To identify secretome proteins, one of the end stages of the pipeline requires a scripting solution.
I have a file with protein sequence names (one per line) of the same order as the protein sequence analysis tables in another file, shown below.

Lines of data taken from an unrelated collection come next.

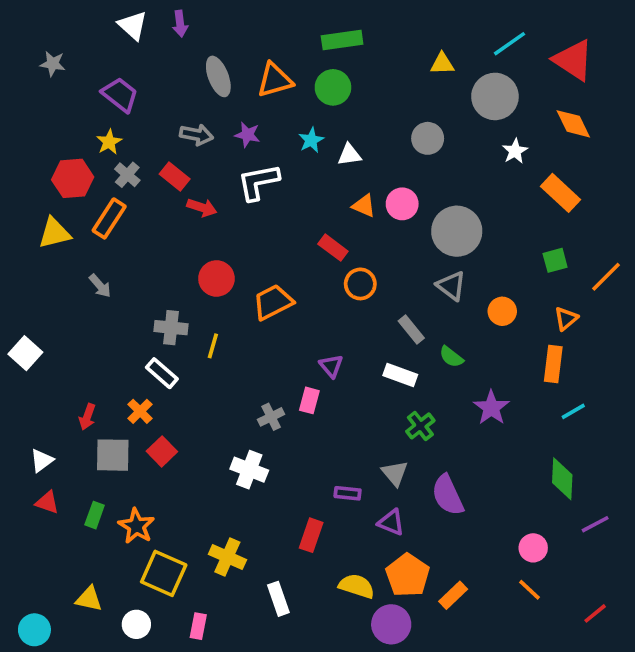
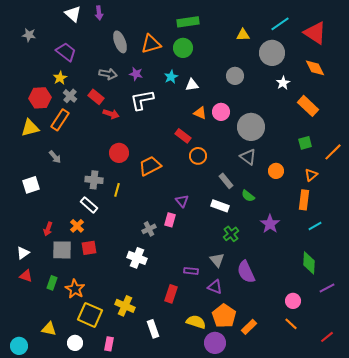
white square: (25, 353) -> (31, 185), moved, turned 30
red square: (162, 451) -> (89, 248), turned 35

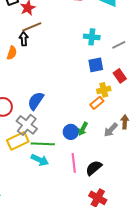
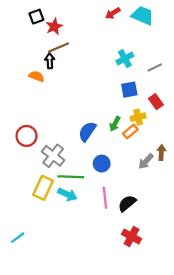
cyan cross: (92, 37) -> (125, 59), turned -35
orange semicircle: (12, 53) -> (36, 76), turned -88
blue semicircle: (36, 101) -> (87, 131), moved
green arrow: (83, 129) -> (115, 124), moved
yellow rectangle: (18, 141) -> (43, 188), moved, turned -40

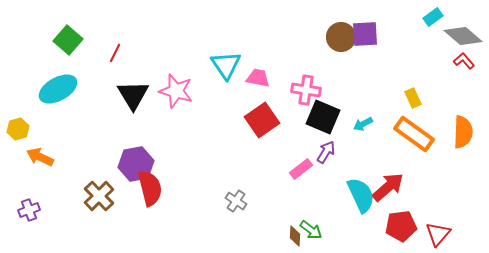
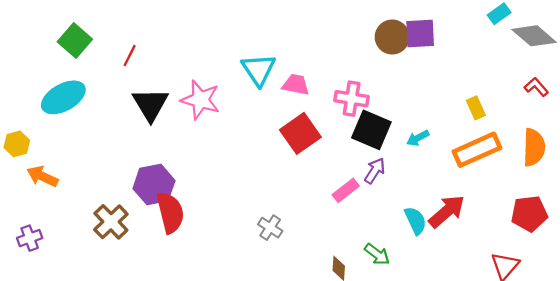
red L-shape: (464, 61) -> (536, 87), moved
orange rectangle: (414, 134) -> (477, 150), turned -60
cyan semicircle: (361, 195) -> (415, 221), size x0.7
red pentagon: (401, 226) -> (529, 214), moved
green arrow: (311, 230) -> (377, 254), moved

What I need to do is if the sequence name from the file2 has a number above 0 in either the LocDB or PotLocDB column excluding the "Extracellular" row to delete that sequence ID from file1 and if possible produce a file like file3. I then have a secretome protein id file list.
file3
14024 M 3.0 En 2.0
File1:
14024
13025
File2:
Seq name: 14024, Length=261
Nuclear 0.0 0.0 0.00 0.00 0.26
Plasma membrane 0.0 0.0 0.76 0.39 3.70
Extracellular 0.0 0.0 0.32 0.13 1.06
Cytoplasmic 0.0 0.0 0.03 0.10 0.61
Mitochondrial 3.0 0.0 1.08 0.43 2.90
Endoplasm. retic. 2.0 0.0 0.22 0.37 0.43
Peroxisomal 0.0 0.0 0.06 0.10 0.22
Lysosomal 0.0 0.0 0.08 0.11 0.00
Golgi 0.0 0.0 0.18 1.12 0.57
Vacuolar 0.0 0.0 0.28 0.39 0.25
Seq name: 13025, Length=247
Nuclear 0.0 0.0 1.63 0.00 0.77
Plasma membrane 0.0 0.0 0.06 0.48 0.93
Extracellular 0.0 0.0 0.19 0.35 0.87
Cytoplasmic 0.0 0.0 0.26 0.04 0.18
Mitochondrial 0.0 0.0 1.16 1.34 6.67
Endoplasm. retic. 0.0 0.0 0.09 0.27 0.00
Peroxisomal 0.0 0.0 0.01 0.04 0.07
Lysosomal 0.0 0.0 0.00 0.13 0.03
Golgi 0.0 0.0 0.04 0.21 0.48
Vacuolar 0.0 0.0 0.00 0.21 0.00
This is the beginning of some bad code but not finished yet which why trying on here for some people who can script better than me
#!/usr/bin/perl -w
use strict;
my $idsfile = "RRESID.txt";
my $seqfile = "ProtComp_RRES_ALL_correct2.txt";
my %ids = ();
open FILE2, $idsfile;
while(<FILE2>) {
open FILE, $seqfile;
while(<FILE>) {
for (my $i=0; $i <= 10; $i++) {
chomp;
my @col = split /\t/;
if($col[1]>0){
if(i=0){
}elsif(i=1){
}elsif(i=2){
}elsif(i=3){
}elsif(i=4){
}elsif(i=5){
}elsif(i=6){
}elsif(i=7){
}elsif(i=8){
}elsif(i=9){
}
if($col[2]>0){
if(i=0){
}elsif(i=1){
}elsif(i=2){
}elsif(i=3){
}elsif(i=4){
}elsif(i=5){
}elsif(i=6){
}elsif(i=7){
}elsif(i=8){
}elsif(i=9){
}
}
$counter1=$counter1+1;
}
}
close FILE;
$counter1=$counter1+3;
}
close FILE2;
Could you indicate what you have tried, please
Updated what I have so far but I'm just beginning and would take me a week as I'm slow at this :( I'll update what I have Friday and hopefully made more progress with it. I should say I'm posting to see if there is a simple script, command line code that I am not aware. I could only think of two loops using perl.